**ASSIGNMENT:** Transcribe the lines from the start of the data below through the line with "Cookie Policy", word for word and nothing more.

**PROVIDED INFORMATION:**
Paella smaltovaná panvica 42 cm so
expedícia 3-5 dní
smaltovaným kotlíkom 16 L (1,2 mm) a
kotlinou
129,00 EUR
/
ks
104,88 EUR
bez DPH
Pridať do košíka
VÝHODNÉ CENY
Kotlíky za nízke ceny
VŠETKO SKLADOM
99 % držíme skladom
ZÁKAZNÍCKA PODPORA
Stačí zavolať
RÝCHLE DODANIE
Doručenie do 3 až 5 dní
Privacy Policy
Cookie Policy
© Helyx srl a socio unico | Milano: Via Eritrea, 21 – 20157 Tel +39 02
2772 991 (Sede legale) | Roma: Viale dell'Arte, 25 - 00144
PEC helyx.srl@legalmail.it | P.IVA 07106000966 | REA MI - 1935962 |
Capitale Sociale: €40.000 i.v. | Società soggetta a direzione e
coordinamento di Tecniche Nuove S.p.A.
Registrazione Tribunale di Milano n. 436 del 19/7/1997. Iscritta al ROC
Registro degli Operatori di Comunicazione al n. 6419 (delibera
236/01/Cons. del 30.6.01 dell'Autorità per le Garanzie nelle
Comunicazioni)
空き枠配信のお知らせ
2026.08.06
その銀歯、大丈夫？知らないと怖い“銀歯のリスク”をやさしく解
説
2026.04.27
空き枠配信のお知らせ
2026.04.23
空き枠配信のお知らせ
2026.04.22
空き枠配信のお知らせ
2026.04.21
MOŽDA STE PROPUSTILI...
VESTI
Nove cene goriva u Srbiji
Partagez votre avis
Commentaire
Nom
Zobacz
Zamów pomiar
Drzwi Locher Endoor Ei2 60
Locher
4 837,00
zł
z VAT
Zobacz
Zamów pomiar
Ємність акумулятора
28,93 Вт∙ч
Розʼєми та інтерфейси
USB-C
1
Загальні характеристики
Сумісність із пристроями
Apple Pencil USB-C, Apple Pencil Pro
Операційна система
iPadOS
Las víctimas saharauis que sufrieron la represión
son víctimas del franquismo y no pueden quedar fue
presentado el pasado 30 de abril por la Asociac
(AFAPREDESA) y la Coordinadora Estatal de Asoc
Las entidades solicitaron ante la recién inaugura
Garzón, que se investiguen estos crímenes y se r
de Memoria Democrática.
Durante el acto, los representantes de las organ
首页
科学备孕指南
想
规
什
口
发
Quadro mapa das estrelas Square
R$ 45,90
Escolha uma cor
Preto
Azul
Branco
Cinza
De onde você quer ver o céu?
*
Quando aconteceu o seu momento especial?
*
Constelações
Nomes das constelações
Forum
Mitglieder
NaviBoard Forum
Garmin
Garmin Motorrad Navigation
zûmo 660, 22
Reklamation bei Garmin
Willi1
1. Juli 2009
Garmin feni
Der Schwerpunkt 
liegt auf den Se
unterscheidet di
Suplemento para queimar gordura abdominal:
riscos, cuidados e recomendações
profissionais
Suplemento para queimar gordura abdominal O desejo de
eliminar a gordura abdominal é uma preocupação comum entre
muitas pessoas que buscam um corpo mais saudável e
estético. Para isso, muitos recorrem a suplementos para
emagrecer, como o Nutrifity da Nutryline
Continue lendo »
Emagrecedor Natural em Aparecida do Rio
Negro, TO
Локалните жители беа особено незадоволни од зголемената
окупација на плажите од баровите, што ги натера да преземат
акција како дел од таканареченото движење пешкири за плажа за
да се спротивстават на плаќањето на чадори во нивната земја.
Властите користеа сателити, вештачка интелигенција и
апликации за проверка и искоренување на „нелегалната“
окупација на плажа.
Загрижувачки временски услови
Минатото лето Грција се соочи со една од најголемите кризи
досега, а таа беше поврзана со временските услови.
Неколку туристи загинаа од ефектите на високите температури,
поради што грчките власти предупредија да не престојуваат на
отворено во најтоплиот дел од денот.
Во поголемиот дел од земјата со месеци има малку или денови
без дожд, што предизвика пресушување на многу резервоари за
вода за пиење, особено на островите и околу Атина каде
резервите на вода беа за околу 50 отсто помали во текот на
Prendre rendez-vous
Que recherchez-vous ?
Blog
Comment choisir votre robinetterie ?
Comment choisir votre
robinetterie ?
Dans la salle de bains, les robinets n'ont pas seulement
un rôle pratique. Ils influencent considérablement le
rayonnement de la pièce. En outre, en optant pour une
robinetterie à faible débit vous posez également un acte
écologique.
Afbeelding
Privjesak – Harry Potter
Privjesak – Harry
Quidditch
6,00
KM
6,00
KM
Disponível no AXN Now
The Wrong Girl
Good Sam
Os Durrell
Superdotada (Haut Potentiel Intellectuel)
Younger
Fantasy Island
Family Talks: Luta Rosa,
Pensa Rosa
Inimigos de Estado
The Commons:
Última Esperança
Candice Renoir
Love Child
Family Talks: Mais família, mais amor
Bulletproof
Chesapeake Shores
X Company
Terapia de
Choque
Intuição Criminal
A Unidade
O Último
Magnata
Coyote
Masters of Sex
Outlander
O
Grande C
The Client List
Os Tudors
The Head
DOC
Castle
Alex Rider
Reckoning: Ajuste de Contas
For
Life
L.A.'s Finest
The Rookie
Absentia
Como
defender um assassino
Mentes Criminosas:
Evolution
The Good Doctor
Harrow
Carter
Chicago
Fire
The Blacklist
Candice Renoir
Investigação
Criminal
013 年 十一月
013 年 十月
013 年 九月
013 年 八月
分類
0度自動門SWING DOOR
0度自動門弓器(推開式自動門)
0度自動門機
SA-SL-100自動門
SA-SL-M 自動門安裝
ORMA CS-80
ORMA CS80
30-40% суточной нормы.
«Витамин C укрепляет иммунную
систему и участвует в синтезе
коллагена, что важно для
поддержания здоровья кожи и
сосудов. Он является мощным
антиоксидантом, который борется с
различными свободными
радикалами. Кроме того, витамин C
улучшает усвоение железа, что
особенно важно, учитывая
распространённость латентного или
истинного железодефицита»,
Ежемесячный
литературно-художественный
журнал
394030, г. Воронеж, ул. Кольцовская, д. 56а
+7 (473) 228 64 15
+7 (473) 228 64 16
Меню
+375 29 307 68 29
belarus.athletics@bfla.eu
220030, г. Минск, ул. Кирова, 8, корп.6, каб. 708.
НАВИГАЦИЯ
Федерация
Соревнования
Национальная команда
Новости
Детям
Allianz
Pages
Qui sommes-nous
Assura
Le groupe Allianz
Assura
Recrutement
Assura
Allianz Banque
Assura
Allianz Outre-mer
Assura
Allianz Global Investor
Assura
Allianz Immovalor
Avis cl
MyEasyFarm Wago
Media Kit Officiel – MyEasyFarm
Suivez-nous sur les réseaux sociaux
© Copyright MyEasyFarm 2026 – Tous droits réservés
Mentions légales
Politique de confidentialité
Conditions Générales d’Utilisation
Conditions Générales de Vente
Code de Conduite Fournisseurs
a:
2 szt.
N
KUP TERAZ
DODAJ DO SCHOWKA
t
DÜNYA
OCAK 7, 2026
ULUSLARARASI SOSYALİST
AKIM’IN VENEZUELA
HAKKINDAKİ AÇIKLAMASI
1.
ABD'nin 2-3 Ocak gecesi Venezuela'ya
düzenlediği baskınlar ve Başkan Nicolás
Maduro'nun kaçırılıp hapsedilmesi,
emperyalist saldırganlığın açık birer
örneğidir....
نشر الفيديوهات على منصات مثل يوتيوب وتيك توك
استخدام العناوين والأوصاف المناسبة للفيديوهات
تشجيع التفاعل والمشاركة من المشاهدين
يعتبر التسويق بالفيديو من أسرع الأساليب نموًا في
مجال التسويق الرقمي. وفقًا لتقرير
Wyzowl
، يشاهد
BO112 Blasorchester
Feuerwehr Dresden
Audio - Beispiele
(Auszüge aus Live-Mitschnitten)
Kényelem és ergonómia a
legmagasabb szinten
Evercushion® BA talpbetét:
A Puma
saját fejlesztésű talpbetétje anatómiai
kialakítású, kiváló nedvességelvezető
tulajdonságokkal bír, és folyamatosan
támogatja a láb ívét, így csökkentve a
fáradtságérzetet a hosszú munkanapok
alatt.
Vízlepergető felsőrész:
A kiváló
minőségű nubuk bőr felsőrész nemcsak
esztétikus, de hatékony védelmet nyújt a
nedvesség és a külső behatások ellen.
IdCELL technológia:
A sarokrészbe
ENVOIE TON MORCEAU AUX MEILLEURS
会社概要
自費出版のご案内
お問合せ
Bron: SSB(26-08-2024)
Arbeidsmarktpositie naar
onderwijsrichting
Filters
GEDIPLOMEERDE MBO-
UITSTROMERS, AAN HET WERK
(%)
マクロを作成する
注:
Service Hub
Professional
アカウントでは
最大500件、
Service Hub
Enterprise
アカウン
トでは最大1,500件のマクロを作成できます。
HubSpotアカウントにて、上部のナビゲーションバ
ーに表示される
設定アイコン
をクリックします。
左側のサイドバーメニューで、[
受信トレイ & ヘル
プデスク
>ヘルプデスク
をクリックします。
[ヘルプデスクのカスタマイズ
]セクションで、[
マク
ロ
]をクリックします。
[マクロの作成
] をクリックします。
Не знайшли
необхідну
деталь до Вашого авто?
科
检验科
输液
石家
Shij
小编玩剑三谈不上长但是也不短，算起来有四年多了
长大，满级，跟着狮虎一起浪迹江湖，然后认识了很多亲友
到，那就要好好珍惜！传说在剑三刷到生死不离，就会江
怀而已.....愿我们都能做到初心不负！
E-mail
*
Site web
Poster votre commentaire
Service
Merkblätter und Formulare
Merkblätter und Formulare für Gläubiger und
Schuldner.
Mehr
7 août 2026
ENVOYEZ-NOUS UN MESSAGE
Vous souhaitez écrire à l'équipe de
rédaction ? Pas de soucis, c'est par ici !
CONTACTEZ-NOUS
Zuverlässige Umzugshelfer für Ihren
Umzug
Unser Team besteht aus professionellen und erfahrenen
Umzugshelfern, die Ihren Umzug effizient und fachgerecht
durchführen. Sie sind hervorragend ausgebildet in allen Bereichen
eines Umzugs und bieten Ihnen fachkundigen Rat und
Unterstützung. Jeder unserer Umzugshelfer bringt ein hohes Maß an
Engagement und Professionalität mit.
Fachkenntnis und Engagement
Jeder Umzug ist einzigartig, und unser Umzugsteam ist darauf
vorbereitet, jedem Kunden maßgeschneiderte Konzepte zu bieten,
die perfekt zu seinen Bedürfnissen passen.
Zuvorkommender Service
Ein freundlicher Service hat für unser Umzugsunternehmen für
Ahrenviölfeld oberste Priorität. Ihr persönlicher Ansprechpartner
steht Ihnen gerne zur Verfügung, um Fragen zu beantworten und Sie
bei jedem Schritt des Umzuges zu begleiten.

**WRITTEN ANSWER:**
Paella smaltovaná panvica 42 cm so
expedícia 3-5 dní
smaltovaným kotlíkom 16 L (1,2 mm) a
kotlinou
129,00 EUR
/
ks
104,88 EUR
bez DPH
Pridať do košíka
VÝHODNÉ CENY
Kotlíky za nízke ceny
VŠETKO SKLADOM
99 % držíme skladom
ZÁKAZNÍCKA PODPORA
Stačí zavolať
RÝCHLE DODANIE
Doručenie do 3 až 5 dní
Privacy Policy
Cookie Policy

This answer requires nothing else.